- [WORK REQUEST]
Search the entries below. Return every line that has "difficulty" in it.

(Page images and extracted text)
_ _ _ _

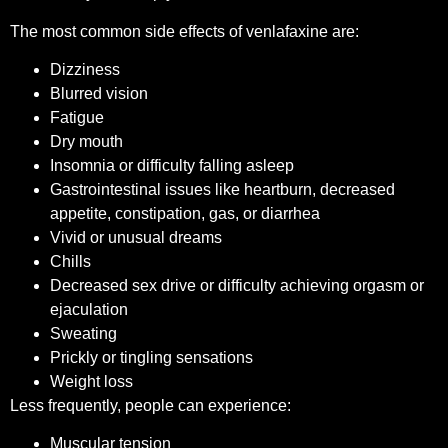
The most common side effects of venlafaxine are:
Dizziness
Blurred vision
Fatigue
Dry mouth
Insomnia or difficulty falling asleep
Gastrointestinal issues like heartburn, decreased
appetite, constipation, gas, or diarrhea
Vivid or unusual dreams
Chills
Decreased sex drive or difficulty achieving orgasm or
ejaculation
Sweating
Prickly or tingling sensations
Weight loss
Less frequently, people can experience:
Muscular tension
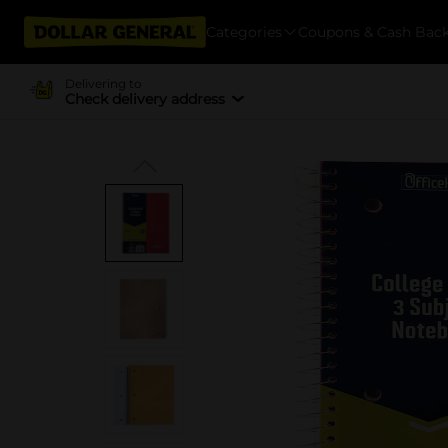
Categories
Coupons & Cash Bac
Delivering to
Check delivery address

_ _ _ _

- [ANSWER TO THIS TASK]
Insomnia or difficulty falling asleep
Decreased sex drive or difficulty achieving orgasm or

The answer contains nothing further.